Narrativa desordenada em que se mesclam o erotismo desenfreado, o assassinato, o canibalismo. Não há uma seqüência lógica e coerente dos fatos narrados, passando a idéia de um pesadelo nevoento em que os acontecimentos sucedem-se vertiginosamente sem que haja explicação lógica para eles. Bertram é o conto mais longo da obra Noite na Taverna e dá a impressão de que carecia de uma limpeza, ou seja, de uma depuração para que se tornasse mais compacto e menos cansativo.

Bertram, o protagonista, é um velho devasso com uma imensa carga de pecados e vícios para expiar. Relacionou-se, no passado, com três mulheres e nos três relacionamentos o amor físico é intenso, efêmero e de resultados devastadores.

A linguagem é tipicamente romântica, seguindo o tom declamatório e teatral de um longo solilóquio do protagonista-narrador.

CLAUDIUS HERMANN

Uma história absolutamente inverossímil em que Claudius Hermann apaixona-se por Eleonora, a duquesa, seqüestra-a e confessa seu amor. A seqüência narrativa é desordenada e caótica. Não há um nexo ou uma razão a justificar as ações do narrador-protagonista. Mais uma narrativa erótica e misteriosa como os vapores nevoentos dos castelos assombrados das narrativas de terror.

Ao final o duque Maffio, desonrado e enlouquecido com o rapto de sua esposa, mata-a e morre sobre o cadáver.

ÚLTIMO BEIJO DE AMOR

A obra Noite na Taverna, como sabemos, é constituída com a representação de um grupo de homens, bêbados e infelizes, a desfilar narrativas escabrosas de fatos de suas vidas. O presente conto é o coroamento da obra. Seguindo uma técnica narrativa peculiar ao livro de contos, esta última história é o fechamento da obra. É o clímax da orgia e da bebedeira desenfreada.
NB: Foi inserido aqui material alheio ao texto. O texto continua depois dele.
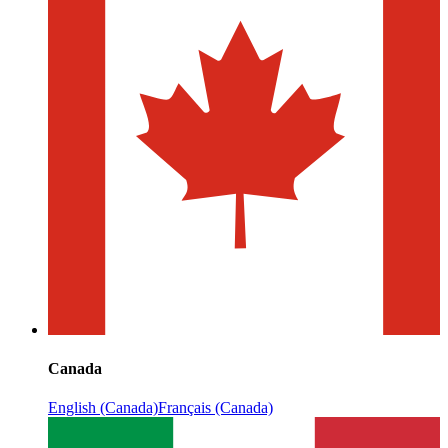
Canada
English (Canada)
Français (Canada)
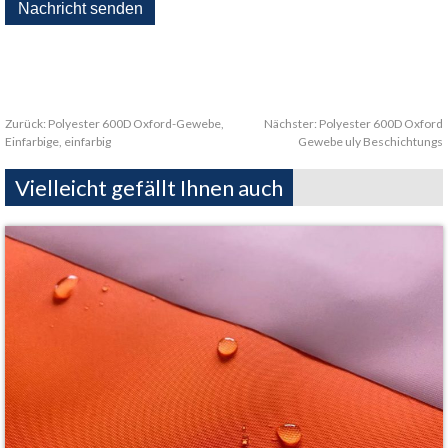
Zurück:
Polyester 600D Oxford-Gewebe,
Nächster:
Polyester 600D Oxford
Einfarbige, einfarbig
Gewebe uly Beschichtungs
Vielleicht gefällt Ihnen auch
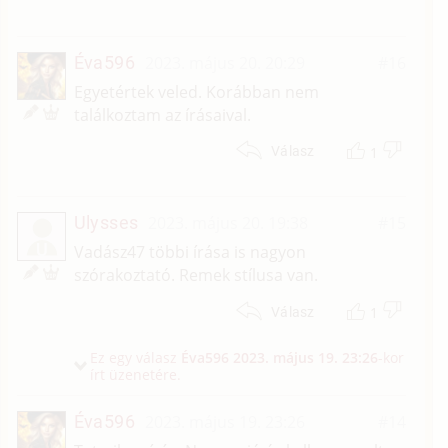
Éva596
2023. május 20. 20:29
#16
Egyetértek veled. Korábban nem
találkoztam az írásaival.
1
Válasz
Ulysses
2023. május 20. 19:38
#15
U
Vadász47 többi írása is nagyon
szórakoztató. Remek stílusa van.
1
Válasz
Ez egy válasz
Éva596
2023. május 19. 23:26
-kor
írt üzenetére.
Éva596
2023. május 19. 23:26
#14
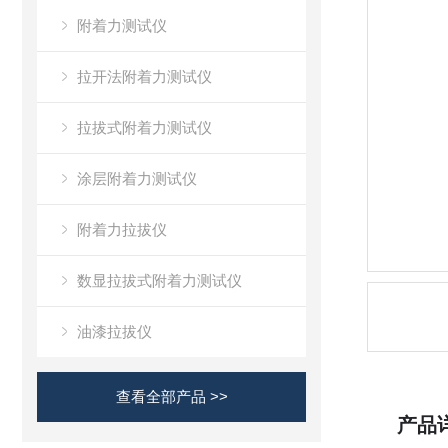
附着力测试仪
拉开法附着力测试仪
拉拔式附着力测试仪
涂层附着力测试仪
附着力拉拔仪
数显拉拔式附着力测试仪
油漆拉拔仪
查看全部产品 >>
产品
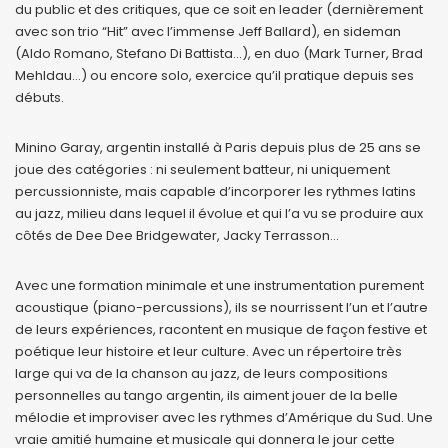
du public et des critiques, que ce soit en leader (dernièrement
avec son trio “Hit” avec l’immense Jeff Ballard), en sideman
(Aldo Romano, Stefano Di Battista…), en duo (Mark Turner, Brad
Mehldau…) ou encore solo, exercice qu’il pratique depuis ses
débuts.
Minino Garay, argentin installé à Paris depuis plus de 25 ans se
joue des catégories : ni seulement batteur, ni uniquement
percussionniste, mais capable d’incorporer les rythmes latins
au jazz, milieu dans lequel il évolue et qui l’a vu se produire aux
côtés de Dee Dee Bridgewater, Jacky Terrasson…
Avec une formation minimale et une instrumentation purement
acoustique (piano-percussions), ils se nourrissent l’un et l’autre
de leurs expériences, racontent en musique de façon festive et
poétique leur histoire et leur culture. Avec un répertoire très
large qui va de la chanson au jazz, de leurs compositions
personnelles au tango argentin, ils aiment jouer de la belle
mélodie et improviser avec les rythmes d’Amérique du Sud. Une
vraie amitié humaine et musicale qui donnera le jour cette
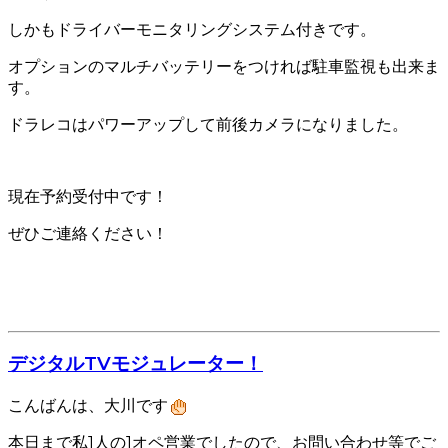
しかもドライバーモニタリングシステム付きです。
オプションのマルチバッテリーをつければ駐車監視も出来ま
す。
ドラレコはパワーアップして前後カメラになりました。
現在予約受付中です！
ぜひご連絡ください！
デジタルTVモジュレーター！
こんばんは、大川です
本日まで私1人の1オペ営業でしたので、お問い合わせ等でご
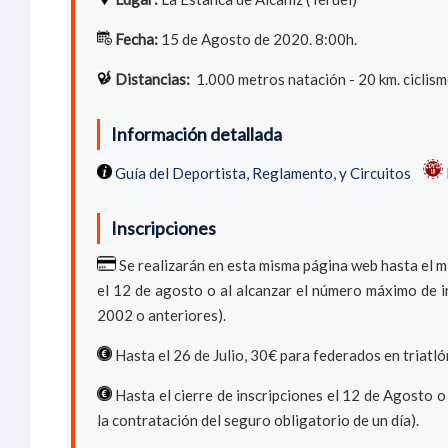
Fecha:
15 de Agosto de 2020. 8:00h.
Distancias:
1.000 metros natación - 20 km. ciclism
Información detallada
Guía del Deportista, Reglamento, y Circuitos
Inscripciones
Se realizarán en esta misma página web hasta el m
el 12 de agosto o al alcanzar el número máximo de in
2002 o anteriores).
Hasta el 26 de Julio, 30€ para federados en triatl
Hasta el cierre de inscripciones el 12 de Agosto o 
la contratación del seguro obligatorio de un día).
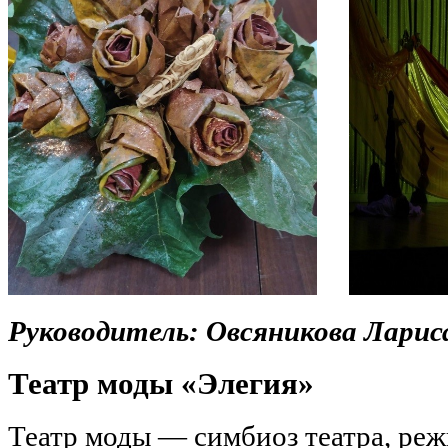
Руководитель: Овсяникова Ларис
Театр моды «Элегия»
Театр моды — симбиоз театра, ре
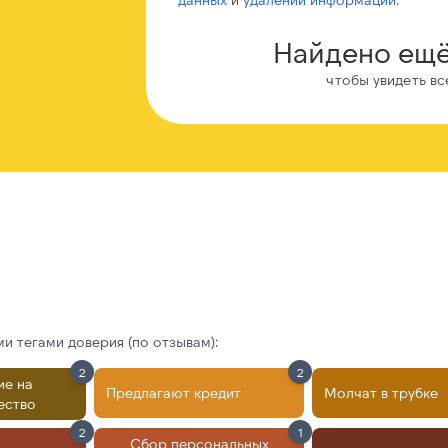
Найдено ещё
чтобы увидеть вс
 тегами доверия (по отзывам):
2
2
ие на
Предлагают кредит
Молчат в трубке
ество
2
1
Сбор персональных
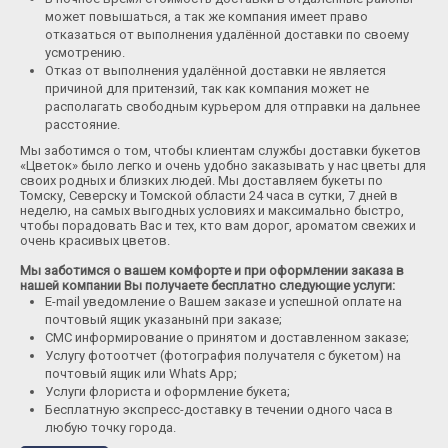
Конфеты и сладкие подарки
может повышаться, а так же компания имеет право
отказаться от выполнения удалённой доставки по своему
Шарики
усмотрению.
Отказ от выполнения удалённой доставки не является
Декор в цветы
причиной для притензий, так как компания может не
располагать свободным курьером для отправки на дальнее
расстояние.
Мы заботимся о том, чтобы клиентам службы доставки букетов
«Цветок» было легко и очень удобно заказывать у нас цветы для
своих родных и близких людей. Мы доставляем букеты по
Томску, Северску и Томской области 24 часа в сутки, 7 дней в
неделю, на самых выгодных условиях и максимально быстро,
чтобы порадовать Вас и тех, кто вам дорог, ароматом свежих и
очень красивых цветов.
Мы заботимся о вашем комфорте и при оформлении заказа в
нашей компании Вы получаете бесплатно следующие услуги:
E-mail уведомление о Вашем заказе и успешной оплате на
почтовый ящик указанынй при заказе;
СМС информирование о принятом и доставленном заказе;
Услугу фотоотчет (фотография получателя с букетом) на
почтовый ящик или Whats App;
Услуги флориста и оформление букета;
Бесплатную экспресс-доставку в течении одного часа в
любую точку города.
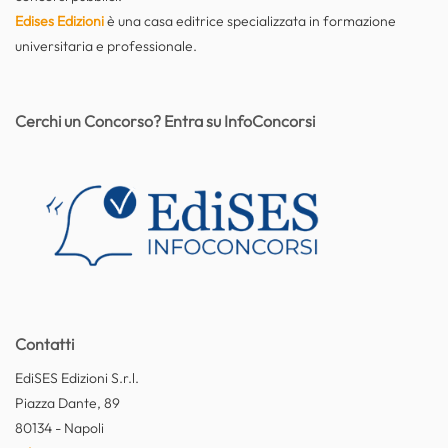
Edises Edizioni
è una casa editrice specializzata in formazione
universitaria e professionale.
Cerchi un Concorso? Entra su InfoConcorsi
Contatti
EdiSES Edizioni S.r.l.
Piazza Dante, 89
80134 - Napoli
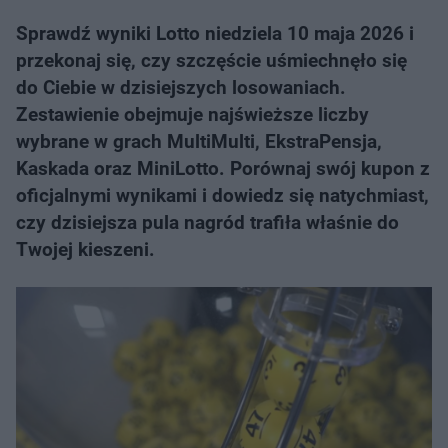
Sprawdź wyniki Lotto niedziela 10 maja 2026 i
przekonaj się, czy szczęście uśmiechnęło się
do Ciebie w dzisiejszych losowaniach.
Zestawienie obejmuje najświeższe liczby
wybrane w grach MultiMulti, EkstraPensja,
Kaskada oraz MiniLotto. Porównaj swój kupon z
oficjalnymi wynikami i dowiedz się natychmiast,
czy dzisiejsza pula nagród trafiła właśnie do
Twojej kieszeni.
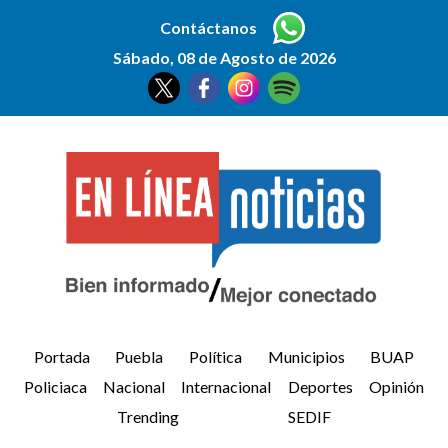
Contáctanos
Sábado, 08 de Agosto de 2026
Portada
Puebla
Política
Municipios
BUAP
Policiaca
Nacional
Internacional
Deportes
Opinión
Trending
SEDIF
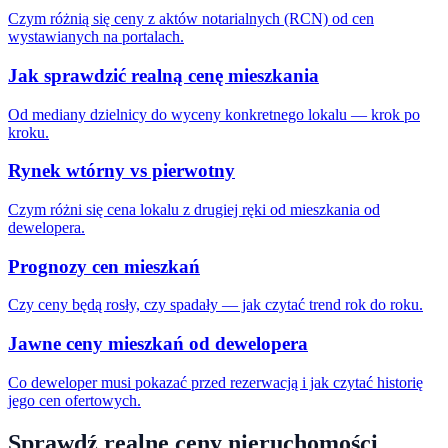
Czym różnią się ceny z aktów notarialnych (RCN) od cen
wystawianych na portalach.
Jak sprawdzić realną cenę mieszkania
Od mediany dzielnicy do wyceny konkretnego lokalu — krok po
kroku.
Rynek wtórny vs pierwotny
Czym różni się cena lokalu z drugiej ręki od mieszkania od
dewelopera.
Prognozy cen mieszkań
Czy ceny będą rosły, czy spadały — jak czytać trend rok do roku.
Jawne ceny mieszkań od dewelopera
Co deweloper musi pokazać przed rezerwacją i jak czytać historię
jego cen ofertowych.
Sprawdź realne ceny nieruchomości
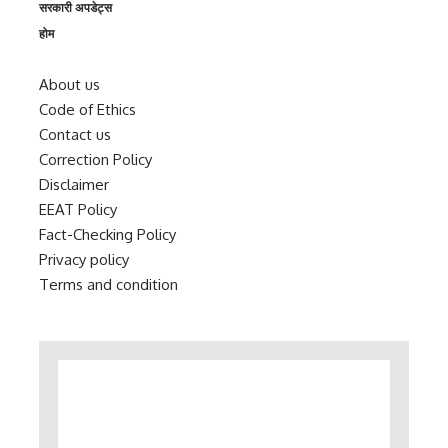
सरकारी अपडेट्स
होम
About us
Code of Ethics
Contact us
Correction Policy
Disclaimer
EEAT Policy
Fact-Checking Policy
Privacy policy
Terms and condition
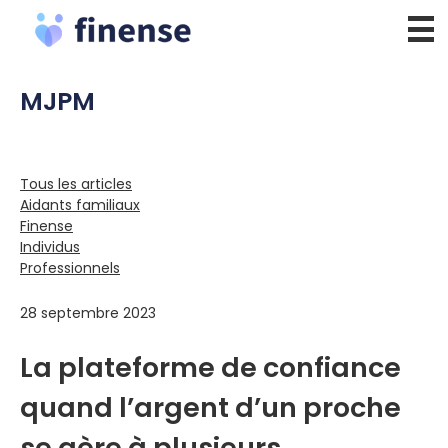
Aller
au
contenu
MJPM
Tous les articles
Aidants familiaux
Finense
Individus
Professionnels
28 septembre 2023
La plateforme de confiance
quand l’argent d’un proche
se gère à plusieurs.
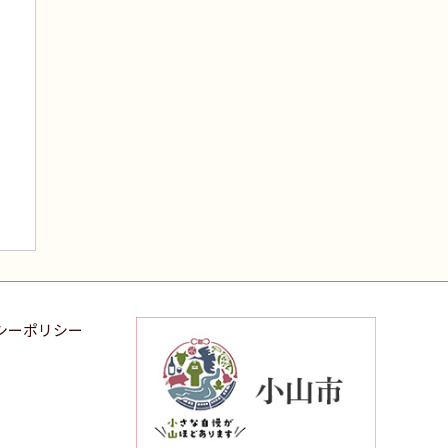
シーポリシー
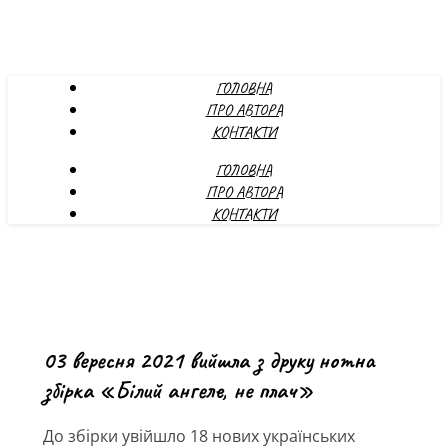
ГОЛОВНА
ПРО АВТОРА
КОНТАКТИ
ГОЛОВНА
ПРО АВТОРА
КОНТАКТИ
03 вересня 2021 вийшла з друку нотна
збірка «Білий ангеле, не плач»
До збірки увійшло 18 нових українських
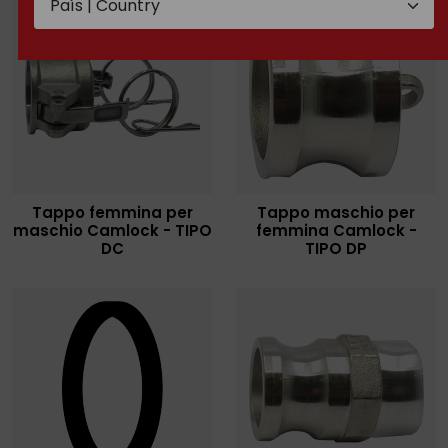
Tappo femmina per
Tappo maschio per
maschio Camlock - TIPO
femmina Camlock -
DC
TIPO DP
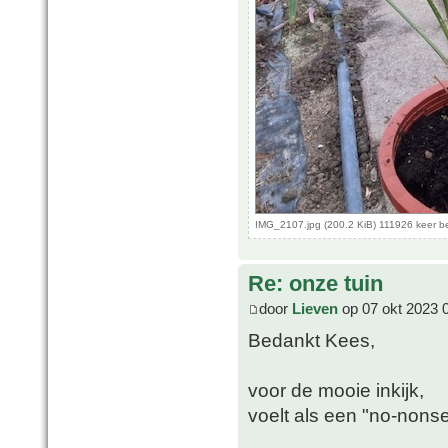
IMG_2107.jpg (200.2 KiB) 111926 keer 
Re: onze tuin
door
Lieven
op 07 okt 2023 
Bedankt Kees,
voor de mooie inkijk,
voelt als een "no-nonse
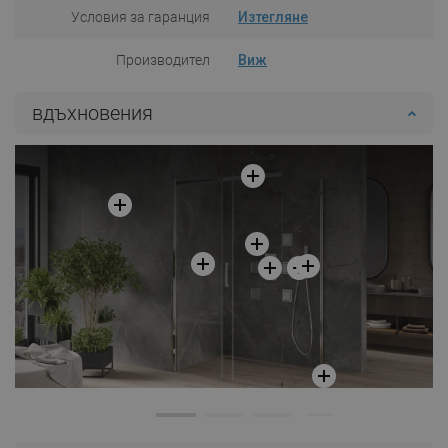
Условия за гаранция
Изтегляне
Производител
Виж
вдъхновения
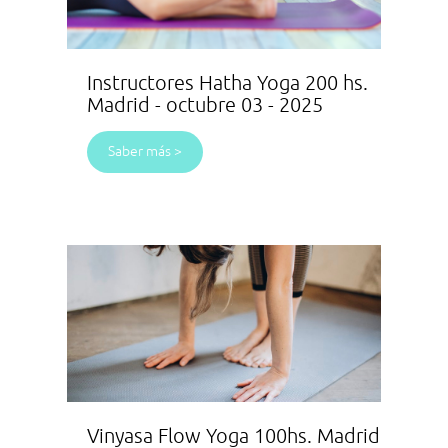
Instructores Hatha Yoga 200 hs.
Madrid - octubre 03 - 2025
Saber más >
Vinyasa Flow Yoga 100hs. Madrid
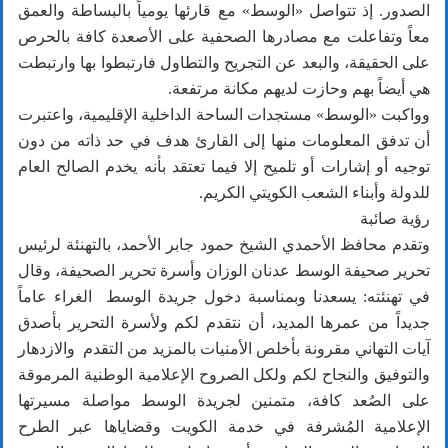
الصدور. إذ تتواصل «الوسط» مع قارئها يومياً بالبساطة والعمق
معاً وتفاعلت مع مصادرها الصحفية على الأصعدة كافة بالحرص
على الحقيقة، والبعد عن التجريح والتطاول فارتبطوا بها وارتبطت
هي أيضاً بهم وحازت لديهم مكانة مرتفعة.
وواكبت «الوسط» مستجدات الساحة الداخلية الإقليمية، واعتبرت
أن تدفق المعلومات منها إلى القارئ هدف في حد ذاته من دون
توجيه أو إشارات أو تلميح إلا فيما تعتقد بأنه يخدم الصالح العام
للدولة وأبناء الشعب الكويتي الكريم.
رؤية صائبة
وتقدم محافظ الأحمدي الشيخ حمود جابر الأحمد، بالتهنئة لرئيس
تحرير صحيفة الوسط عدنان الوزان وأسرة تحرير الصحيفة، وقال
في تهنئته: يسعدنا وبمناسبة دخول جريدة الوسط الغراء عاماً
جديداً من عمرها المديد، أن نتقدم لكم ولأسرة التحرير بأصدق
آيات التهاني مقرونة بأخلص الأمنيات بالمزيد من التقدم والازدهار
والتوفيق والنجاح لكم ولكل الصروح الإعلامية الوطنية المرموقة
على الصُعد كافة، متمنين لجريدة الوسط مواصلة مسيرتها
الإعلامية المُشرفة في خدمة الكويت وقضاياها عبر الطرح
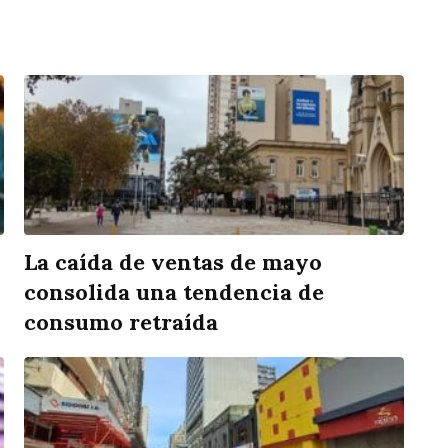
La caída de ventas de mayo
consolida una tendencia de
consumo retraída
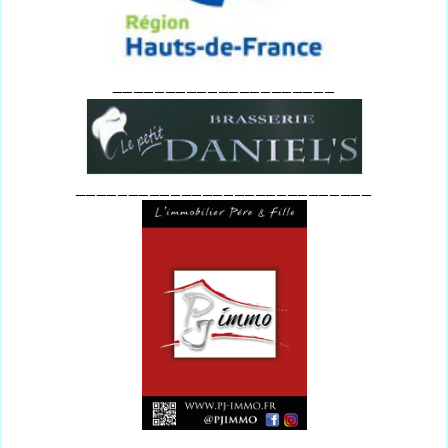
_____________________
____________________________
_______________________________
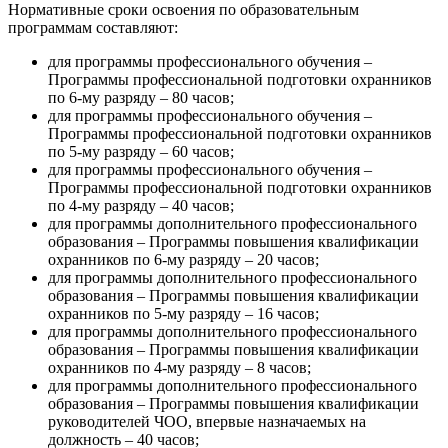
Нормативные сроки освоения по образовательным
программам составляют:
для программы профессионального обучения –
Программы профессиональной подготовки охранников
по 6-му разряду – 80 часов;
для программы профессионального обучения –
Программы профессиональной подготовки охранников
по 5-му разряду – 60 часов;
для программы профессионального обучения –
Программы профессиональной подготовки охранников
по 4-му разряду – 40 часов;
для программы дополнительного профессионального
образования – Программы повышения квалификации
охранников по 6-му разряду – 20 часов;
для программы дополнительного профессионального
образования – Программы повышения квалификации
охранников по 5-му разряду – 16 часов;
для программы дополнительного профессионального
образования – Программы повышения квалификации
охранников по 4-му разряду – 8 часов;
для программы дополнительного профессионального
образования – Программы повышения квалификации
руководителей ЧОО, впервые назначаемых на
должность – 40 часов;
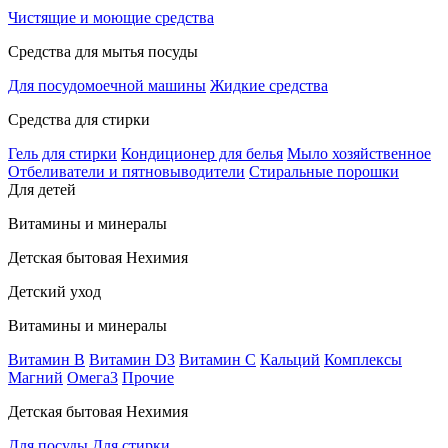
Чистящие и моющие средства
Средства для мытья посуды
Для посудомоечной машины
Жидкие средства
Средства для стирки
Гель для стирки
Кондиционер для белья
Мыло хозяйственное
Отбеливатели и пятновыводители
Стиральные порошки
Для детей
Витамины и минералы
Детская бытовая Нехимия
Детский уход
Витамины и минералы
Витамин В
Витамин D3
Витамин С
Кальций
Комплексы
Магний
Омега3
Прочие
Детская бытовая Нехимия
Для посуды
Для стирки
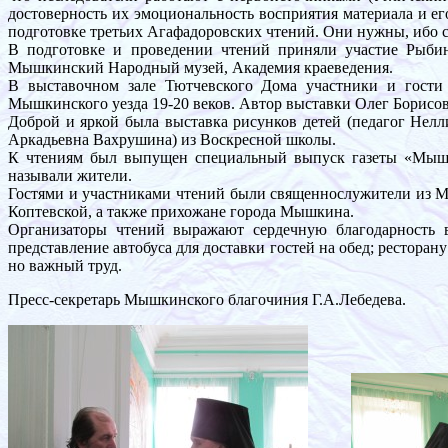
достоверность их эмоциональность восприятия материала и ег
подготовке третьих Агафадоровских чтений. Они нужны, ибо со
В подготовке и проведении чтений приняли участие Рыби
Мышкинский Народный музей, Академия краеведения.
В выставочном зале Тютчевского Дома участники и гости 
Мышкинского уезда 19-20 веков. Автор выставки Олег Борисо
Доброй и яркой была выставка рисунков детей (педагог Нел
Аркадьевна Вахрушина) из Воскресной школы.
К чтениям был выпущен специальный выпуск газеты «Мышго
называли жители.
Гостями и участниками чтений были священнослужители из М
Коптевской, а также прихожане города Мышкина.
Организаторы чтений выражают сердечную благодарность в
представление автобуса для доставки гостей на обед; рестора
но важный труд.
Пресс-секретарь Мышкинского благочиния Г.А.Лебедева.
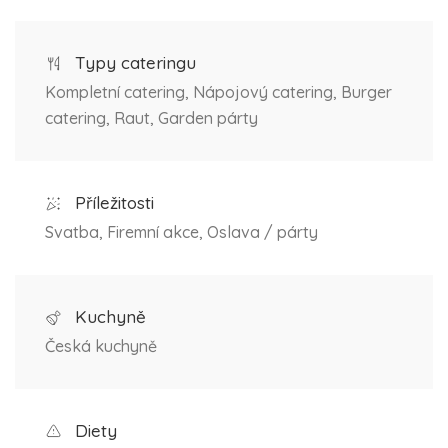
Typy cateringu
Kompletní catering, Nápojový catering, Burger
catering, Raut, Garden párty
Příležitosti
Svatba, Firemní akce, Oslava / párty
Kuchyně
Česká kuchyně
Diety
Os personagens estão adormecidos e espalhados pelo chão da taverna. Beberam além da conta e exaustos entregam-se à letargia do álcool. Eis que chega um vulto fantasmagórico de mulher. É a própria encarnação da morte. A descrição tétrica ajusta-se á figura tradicional da ceifadora iniludível. Procura entre os bêbados até encontrar Johann e o executa. Volta-se para Arnold (o Artur que participara do duelo com Johann e, surpreendentemente, não morrera) e revela quem era: Giorgia, a jovem virgem desgraçada pelo irmão na primeira narrativa da obra que volta para matar o profanador e entregar sua miserável vida ao descanso final.



CONCLUSÃO

Um livro excepcional que tem encantado gerações e gerações de leitores ávidos por uma literatura emocional e profundamente representativa de nossos anseios de emancipação cultural. O Autor não só produziu um livro de contos, como também, de certa forma, deu cunho de definitiva autenticidade à novelística brasileira. A grande aceitação popular, particularmente do público jovem, como se pode atestar facilmente no convívio diário com alunos do Ensino Médio, comprova o valor desse jovem genial que, mesmo morto aos 21 anos incompletos, deixou uma obra de valor inquestionável.